PROBLEM TO SOLVE: List, from the lines below, each one with "توصیه" in it.
SUPPLIED MATERIAL section start
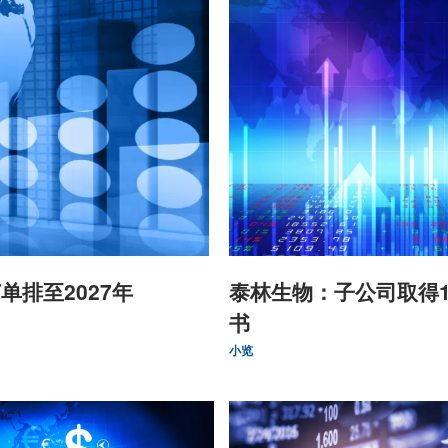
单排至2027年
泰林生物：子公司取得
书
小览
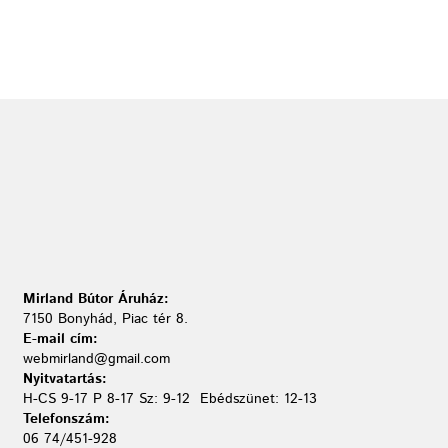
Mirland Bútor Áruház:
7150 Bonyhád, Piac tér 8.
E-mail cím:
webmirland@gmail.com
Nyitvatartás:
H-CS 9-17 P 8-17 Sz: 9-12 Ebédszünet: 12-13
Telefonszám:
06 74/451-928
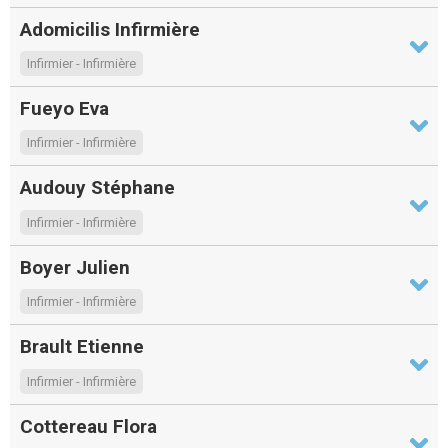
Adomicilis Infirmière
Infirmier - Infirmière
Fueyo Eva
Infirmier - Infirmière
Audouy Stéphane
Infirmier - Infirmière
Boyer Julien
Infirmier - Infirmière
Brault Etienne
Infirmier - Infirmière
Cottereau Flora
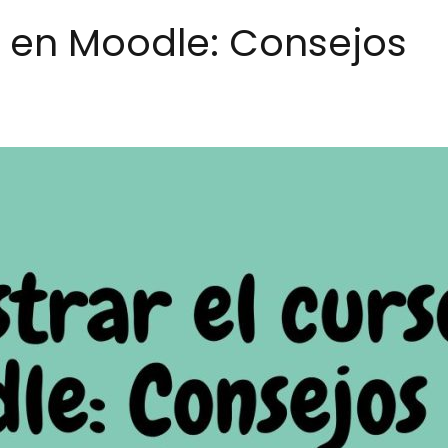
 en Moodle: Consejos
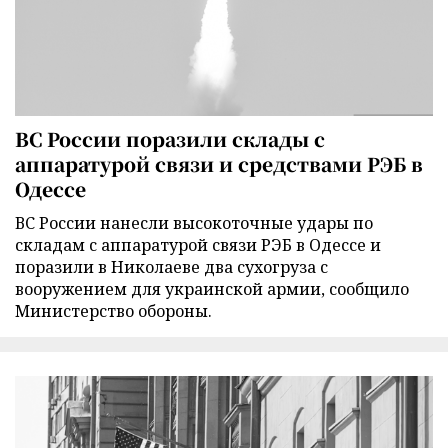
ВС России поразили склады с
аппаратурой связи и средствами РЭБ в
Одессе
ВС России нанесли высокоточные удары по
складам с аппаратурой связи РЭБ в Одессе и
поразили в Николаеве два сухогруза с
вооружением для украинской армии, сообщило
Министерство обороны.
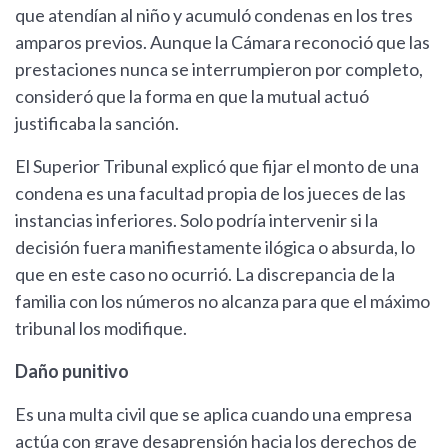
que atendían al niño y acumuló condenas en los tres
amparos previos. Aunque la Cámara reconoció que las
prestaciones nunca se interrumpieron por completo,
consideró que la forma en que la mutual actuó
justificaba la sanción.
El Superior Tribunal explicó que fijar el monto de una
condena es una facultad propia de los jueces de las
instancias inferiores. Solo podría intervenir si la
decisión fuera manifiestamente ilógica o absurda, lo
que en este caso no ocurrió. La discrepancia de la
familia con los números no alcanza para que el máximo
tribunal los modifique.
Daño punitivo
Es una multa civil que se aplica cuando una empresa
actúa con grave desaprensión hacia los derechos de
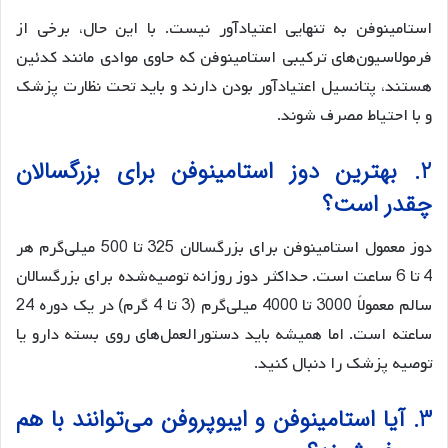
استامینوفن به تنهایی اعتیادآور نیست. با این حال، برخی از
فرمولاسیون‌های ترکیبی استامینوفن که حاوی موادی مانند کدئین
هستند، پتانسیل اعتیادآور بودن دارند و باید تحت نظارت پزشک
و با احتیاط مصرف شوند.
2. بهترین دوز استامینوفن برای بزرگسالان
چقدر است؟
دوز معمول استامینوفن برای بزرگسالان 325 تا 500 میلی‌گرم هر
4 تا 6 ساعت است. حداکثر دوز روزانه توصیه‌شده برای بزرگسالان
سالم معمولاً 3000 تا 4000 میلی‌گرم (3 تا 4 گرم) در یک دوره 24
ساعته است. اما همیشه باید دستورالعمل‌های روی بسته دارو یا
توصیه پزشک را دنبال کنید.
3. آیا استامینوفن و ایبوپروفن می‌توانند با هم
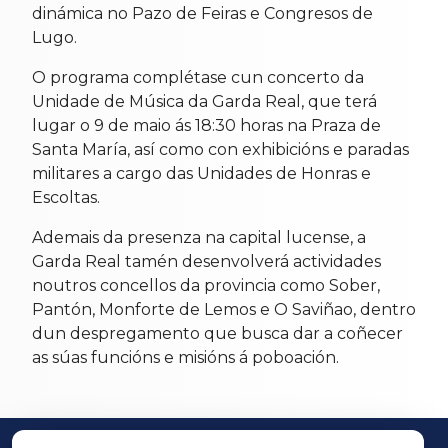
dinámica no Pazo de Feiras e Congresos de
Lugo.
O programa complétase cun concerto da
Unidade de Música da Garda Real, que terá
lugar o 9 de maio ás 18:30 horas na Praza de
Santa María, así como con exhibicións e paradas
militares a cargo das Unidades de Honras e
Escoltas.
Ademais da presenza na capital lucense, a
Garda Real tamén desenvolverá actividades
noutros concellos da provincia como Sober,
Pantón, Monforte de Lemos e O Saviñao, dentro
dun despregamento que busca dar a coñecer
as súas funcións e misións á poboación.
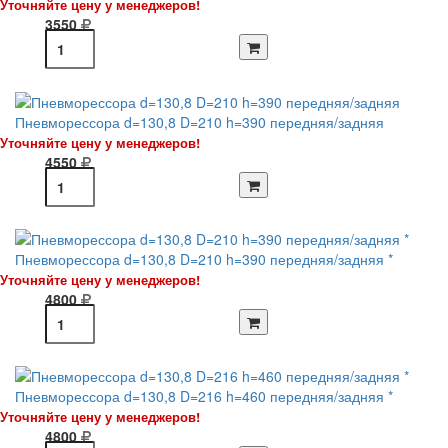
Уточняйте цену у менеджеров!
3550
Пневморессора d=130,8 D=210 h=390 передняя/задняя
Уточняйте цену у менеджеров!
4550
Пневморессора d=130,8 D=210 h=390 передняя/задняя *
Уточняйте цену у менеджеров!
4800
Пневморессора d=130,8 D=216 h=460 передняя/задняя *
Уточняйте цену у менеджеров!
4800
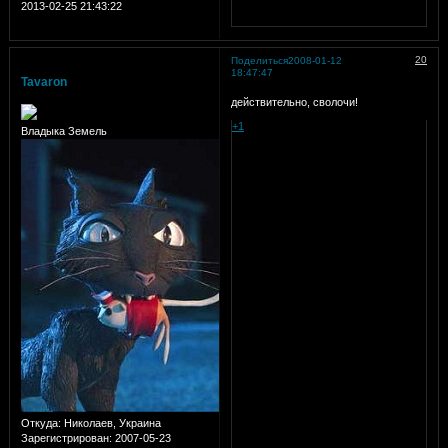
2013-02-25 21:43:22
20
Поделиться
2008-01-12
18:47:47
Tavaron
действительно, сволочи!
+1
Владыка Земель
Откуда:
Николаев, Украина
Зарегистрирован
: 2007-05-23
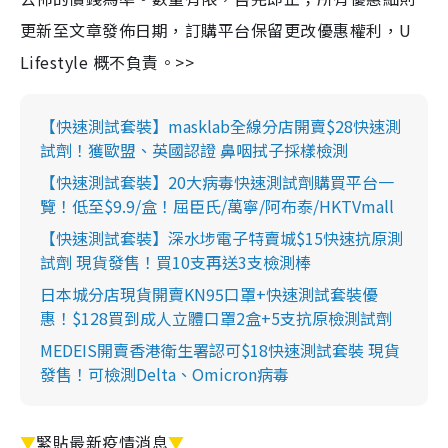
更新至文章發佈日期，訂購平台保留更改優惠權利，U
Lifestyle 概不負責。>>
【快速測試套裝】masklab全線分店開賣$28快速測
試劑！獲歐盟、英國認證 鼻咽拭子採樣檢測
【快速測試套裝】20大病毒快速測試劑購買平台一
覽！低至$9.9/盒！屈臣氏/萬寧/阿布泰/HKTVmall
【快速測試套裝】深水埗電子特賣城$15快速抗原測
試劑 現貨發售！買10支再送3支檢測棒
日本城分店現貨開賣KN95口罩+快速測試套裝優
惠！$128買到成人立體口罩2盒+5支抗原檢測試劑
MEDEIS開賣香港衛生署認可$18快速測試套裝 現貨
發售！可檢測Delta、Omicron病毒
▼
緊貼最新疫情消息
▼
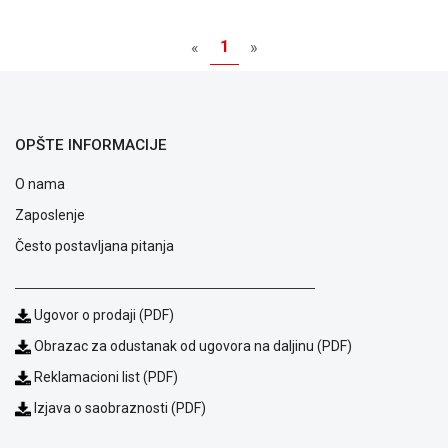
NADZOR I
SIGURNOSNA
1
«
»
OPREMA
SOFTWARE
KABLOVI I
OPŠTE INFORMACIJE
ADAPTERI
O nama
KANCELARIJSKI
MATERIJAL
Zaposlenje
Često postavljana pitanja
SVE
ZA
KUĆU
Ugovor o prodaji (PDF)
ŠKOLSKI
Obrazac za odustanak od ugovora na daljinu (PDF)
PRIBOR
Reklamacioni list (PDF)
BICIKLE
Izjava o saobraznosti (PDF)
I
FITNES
SUPPLIED MATERIAL section end
SUPPLIED MATERIAL section start
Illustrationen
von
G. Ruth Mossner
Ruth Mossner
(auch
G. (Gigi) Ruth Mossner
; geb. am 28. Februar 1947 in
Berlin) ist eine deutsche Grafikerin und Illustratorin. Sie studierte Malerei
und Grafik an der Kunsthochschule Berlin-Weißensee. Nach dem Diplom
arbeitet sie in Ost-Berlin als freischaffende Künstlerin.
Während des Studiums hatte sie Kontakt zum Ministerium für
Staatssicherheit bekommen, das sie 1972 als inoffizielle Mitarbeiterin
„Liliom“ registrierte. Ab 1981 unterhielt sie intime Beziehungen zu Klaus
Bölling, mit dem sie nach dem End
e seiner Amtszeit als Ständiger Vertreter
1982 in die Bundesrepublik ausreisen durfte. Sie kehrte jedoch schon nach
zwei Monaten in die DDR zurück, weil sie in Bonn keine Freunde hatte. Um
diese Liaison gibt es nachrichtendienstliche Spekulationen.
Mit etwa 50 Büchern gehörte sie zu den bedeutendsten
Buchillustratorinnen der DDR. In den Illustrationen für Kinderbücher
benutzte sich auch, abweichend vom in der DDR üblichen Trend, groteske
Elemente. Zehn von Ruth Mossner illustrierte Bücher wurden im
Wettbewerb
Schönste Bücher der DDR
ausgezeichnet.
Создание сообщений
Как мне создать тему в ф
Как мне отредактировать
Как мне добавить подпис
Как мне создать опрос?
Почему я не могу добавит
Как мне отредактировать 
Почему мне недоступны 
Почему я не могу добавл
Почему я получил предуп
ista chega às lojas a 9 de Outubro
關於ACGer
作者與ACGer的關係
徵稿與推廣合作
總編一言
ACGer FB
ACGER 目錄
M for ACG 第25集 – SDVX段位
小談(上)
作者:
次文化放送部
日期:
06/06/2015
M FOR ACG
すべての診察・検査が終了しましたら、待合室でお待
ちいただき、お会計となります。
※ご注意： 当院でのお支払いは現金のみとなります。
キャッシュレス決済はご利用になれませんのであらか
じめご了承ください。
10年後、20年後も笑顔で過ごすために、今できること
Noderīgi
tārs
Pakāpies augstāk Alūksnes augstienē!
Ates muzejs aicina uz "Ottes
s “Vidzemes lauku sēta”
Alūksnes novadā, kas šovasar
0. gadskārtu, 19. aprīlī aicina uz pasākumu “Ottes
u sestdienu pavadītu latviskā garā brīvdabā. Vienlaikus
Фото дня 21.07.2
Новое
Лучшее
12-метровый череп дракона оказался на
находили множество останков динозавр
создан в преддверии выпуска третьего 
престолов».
SUPPLIED MATERIAL section end
TASK SOLUTION:
4 تا 6 ساعت است. حداکثر دوز روزانه توصیه‌شده برای بزرگسالان
توصیه پزشک را دنبال کنید.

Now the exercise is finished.